Judging solely by Michael Mann’s Ali, we would know little of the man’s dexterity with words, or that Muhammad Ali was among the first to cross celebrity status with politics, or his inestimable influence in the Black Power movement. Muhammad Ali exemplified the 60s in a way that Ali doesn’t seem to get. Ironically, it is both Will Smith’s performance and Michael Mann’s direction, regardless of how misguided they both are, that make Ali entertaining enough if not particularly memorable.
Michael Mann directs with fire (except for Public Enemies, but we won’t go there) and his opening here is fantastic; probably the best thing in the film. It is a kaleidoscope view of Ali’s era and how the times shaped the man. There are at least a few brief snatches of authentic air depicting the rise in African-American pride and esteem. These first moments are also a window into a time when boxing was one of the most popular sports in America.
Ali is at its best when it focuses on the cultural mind-set and its adoption by Muhammad Ali. When the film does do this, it actually succeeds better than most and is an untainted triumph. Commendably, Mann touches upon Ali’s friendship with Malcolm X (Mario Van Peebles) and his understanding of the leader is as good as Spike Lee’s in many ways. Equally as impressive is the way the film covers the clash of values Ali encountered even among older African-Americans like his father (Giancarlo Esposito), who objects to him changing his family name.
It’s obvious that Mann realized the strength of such elements. This is made evident by what becomes the most touching scene in the film, occurring when Ali travels to Zaire and realizes the hope his legacy has brought to transnational Black pride. It is all the less comprehensible, then, why Mann offers so little of this insight in favor of time in the ring. As well filmed as the fights are, they go on too long (the first one alone is almost twenty minutes). So long are the fights that the climatic Rumble in the Jungle comes off as just another elongated spectacle rather than an arrived at finale.

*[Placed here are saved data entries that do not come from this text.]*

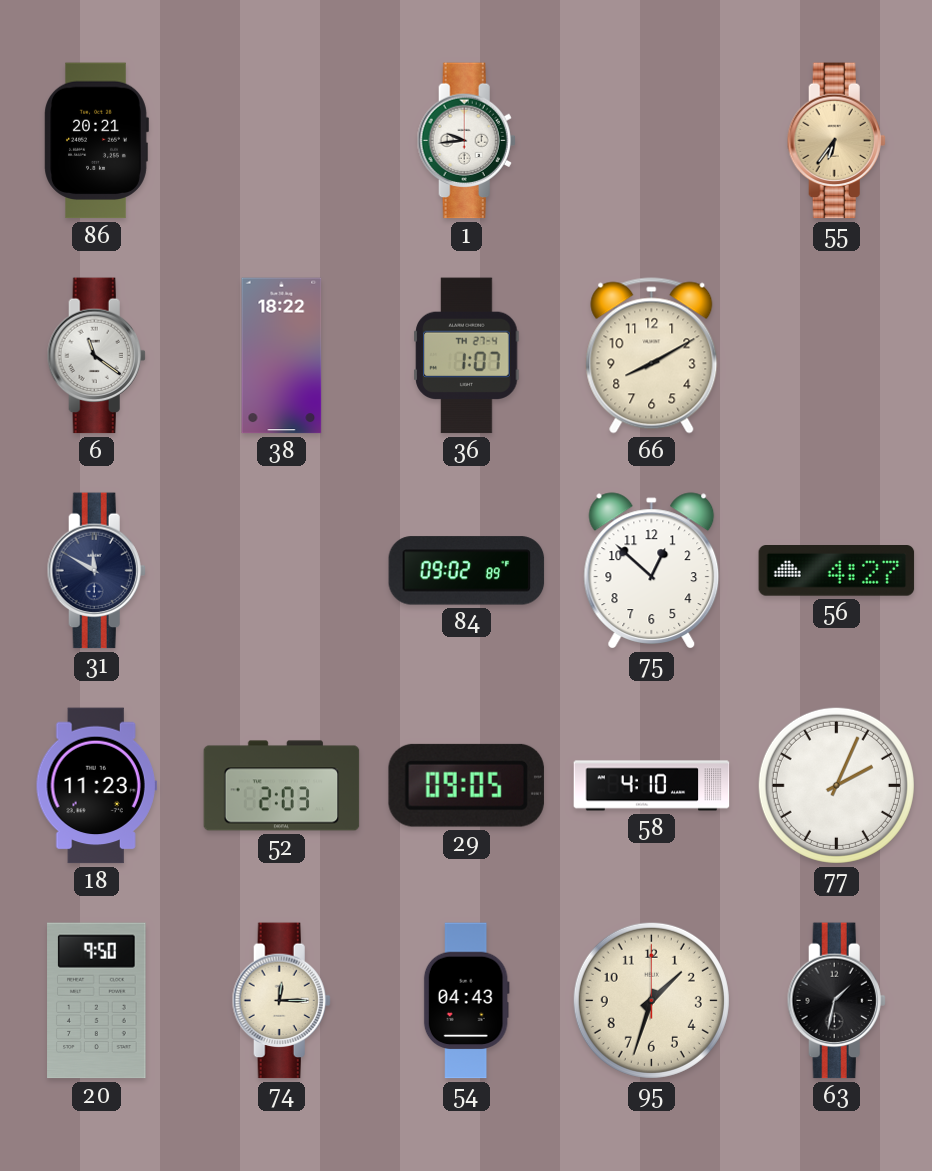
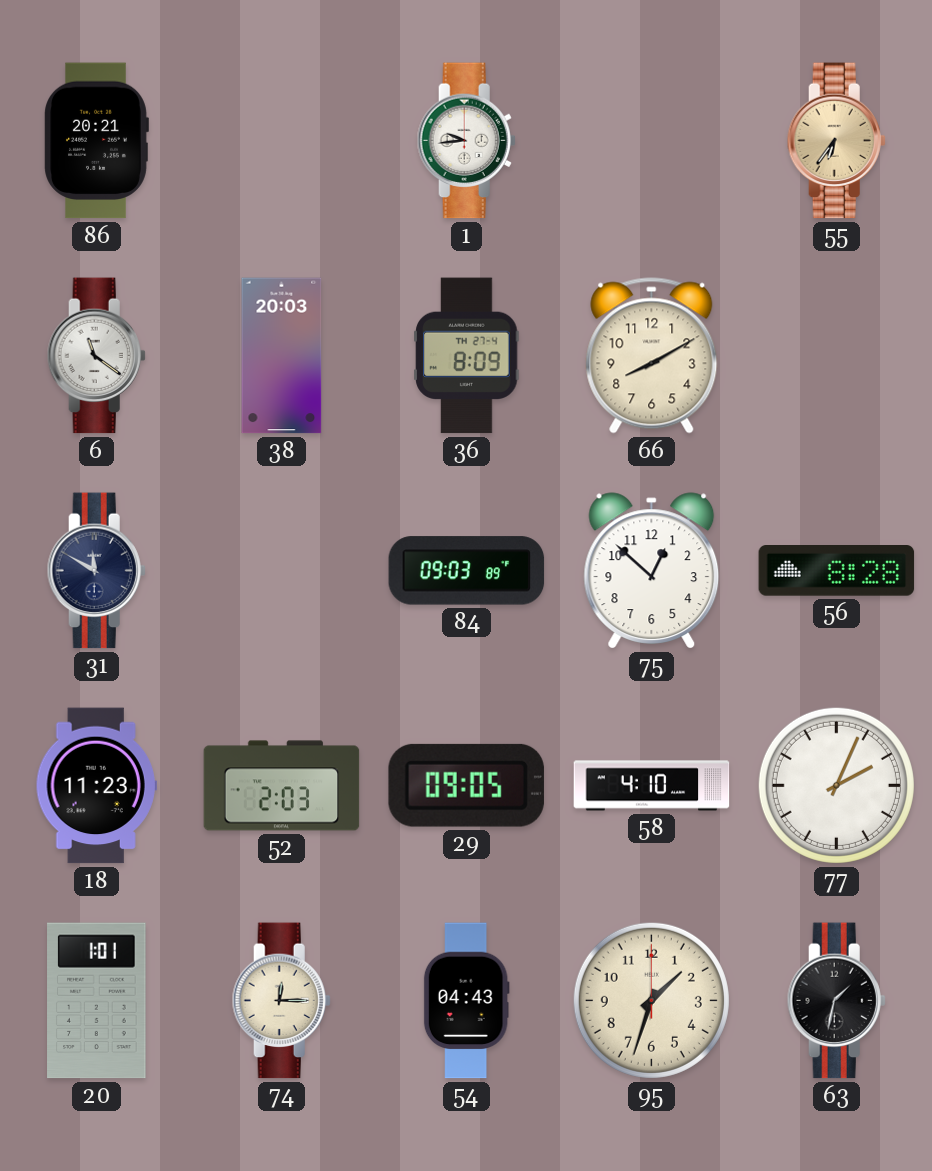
38: 18:22 -> 20:03
36: 1:07 -> 8:09
84: 09:02 -> 09:03
56: 4:27 -> 8:28
20: 9:50 -> 1:01
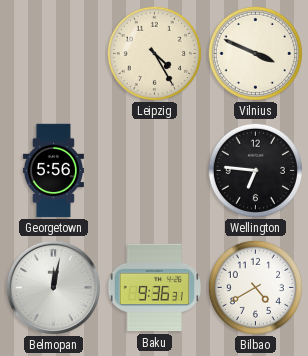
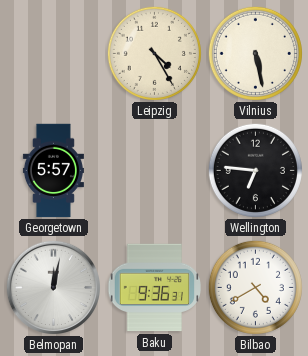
Vilnius: 3:49 -> 5:28
Georgetown: 5:56 -> 5:57
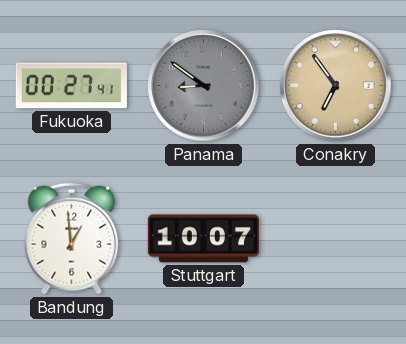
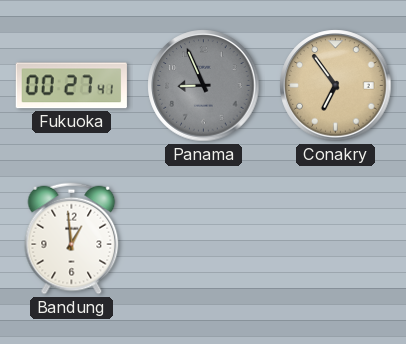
Panama: 8:51 -> 8:56
Stuttgart: 10:07 -> none
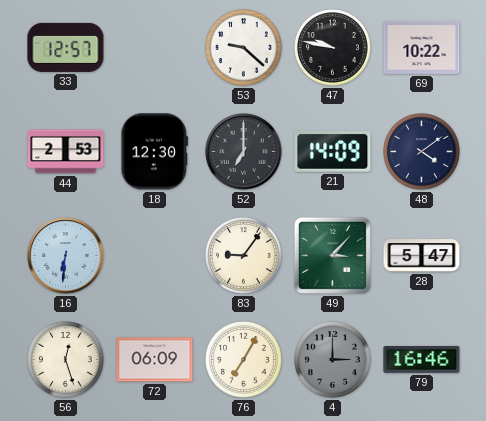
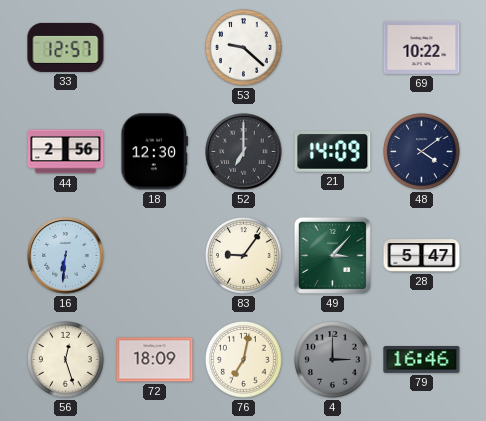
47: 9:47 -> none
44: 2:53 -> 2:56
72: 06:09 -> 18:09
76: 7:05 -> 7:02
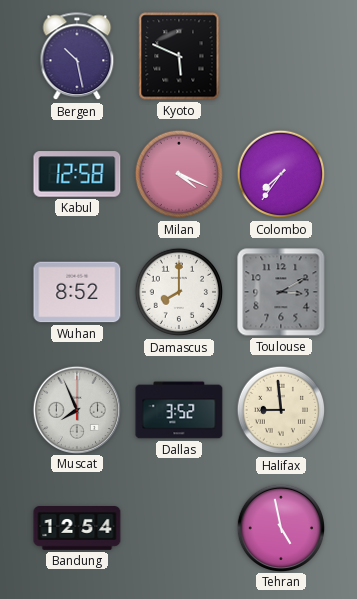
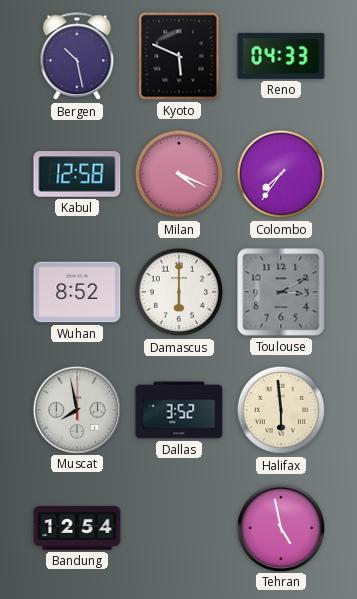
Reno: none -> 04:33
Damascus: 8:00 -> 6:00
Muscat: 7:56 -> 7:58
Halifax: 8:59 -> 5:59
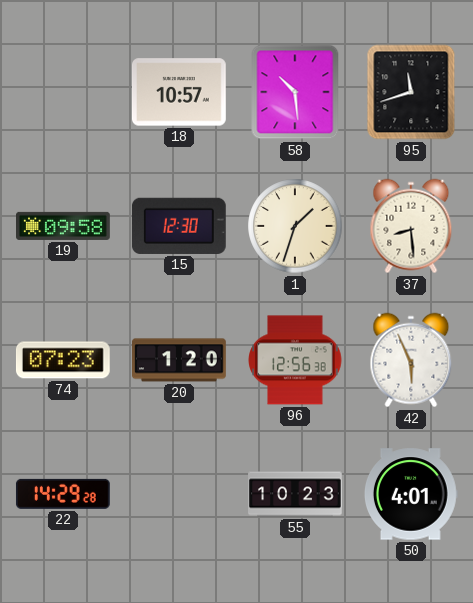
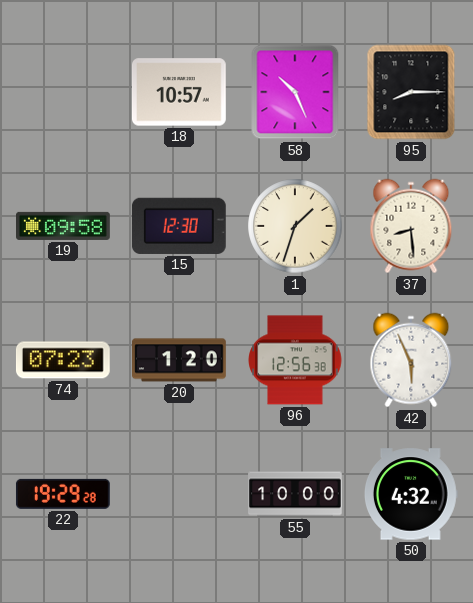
58: 10:29 -> 10:26
95: 11:42 -> 8:15
22: 14:29 -> 19:29
55: 10:23 -> 10:00
50: 4:01 -> 4:32
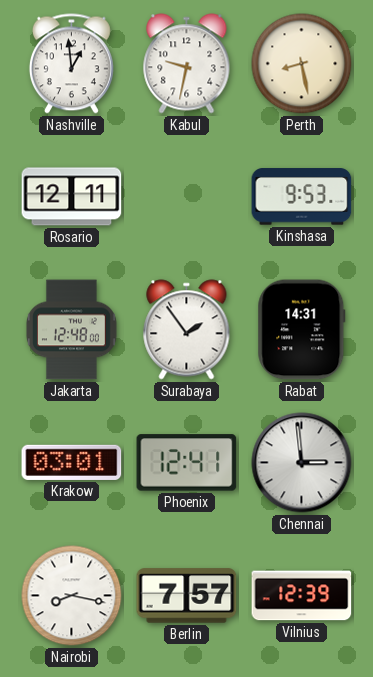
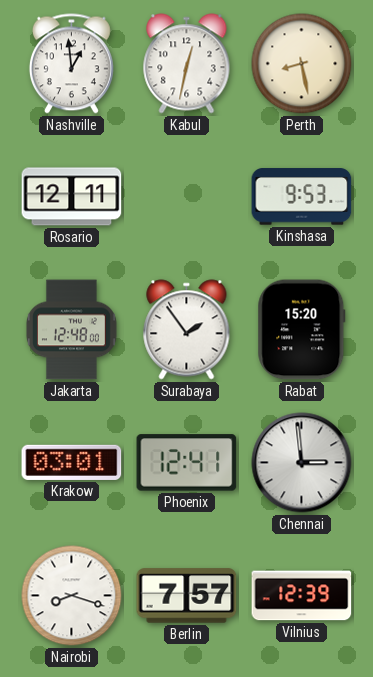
Kabul: 9:32 -> 12:32
Rabat: 14:31 -> 15:20
Nairobi: 8:17 -> 8:18
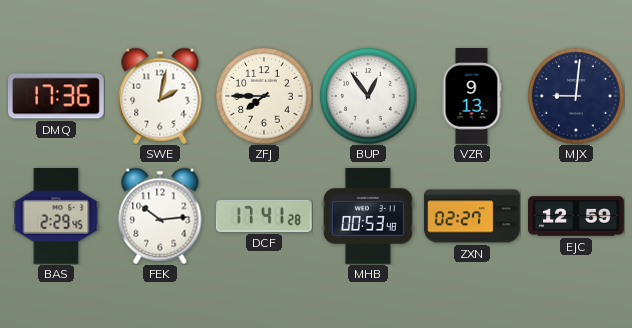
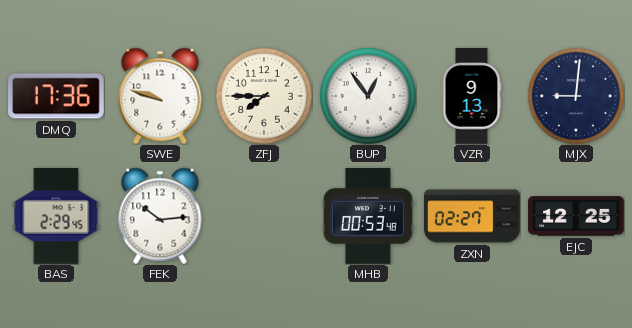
SWE: 2:02 -> 9:48
DCF: 17:41 -> none
EJC: 12:59 -> 12:25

At other times, Ali is distractingly gimmicky, with too many musical interludes and an overuse of cross-cutting. The film moves in jolts and so do its moods. Ali finds some bliss with Sonji (Jada Pinkett-Smith), the cocktail waitress who would becomes his wife. This leads to tension within the Nation of Islam (the film doesn’t even peer into why Ali was drawn to the organization); she is not a Muslim. But Ali’s most powerful enemy was the FBI and the film handles this conflict entertainingly but shallowly.
Perhaps, Ali was not conceived the right way. It starts after the fighter’s formative years and consequently misses out on much about the man and what shaped a 20th-century icon.
On a rudimentary level we should be thankful for Will Smith’s performance, even though it is a considerable indicator of what is wrong with the film. Smith is an interesting personality and he creates a character that is not Muhammad Ali, but is lively nonetheless. But there is still a problem that not even Will Smith can overcome. With the exception of a few moments of tenderness with his wives, the role is written on a one-note scale. We see nothing but glimpses of any other side apart from Ali’s ferocity. Sure, it’s fun to see Muhammad Ali and Howard Cosell (Jon Voight) jibing each other, but the complexity of their relationship is beyond the scope of the film.
Ali meanders along without a clear destination. If it is worth seeing it is for Will Smith’s performance which is, as always, engaging. Together with Smith, Michael Mann saves the day. Even his lesser films are, at worst, honorable failures and at least Ali makes us care enough to ask what the real point of the film was.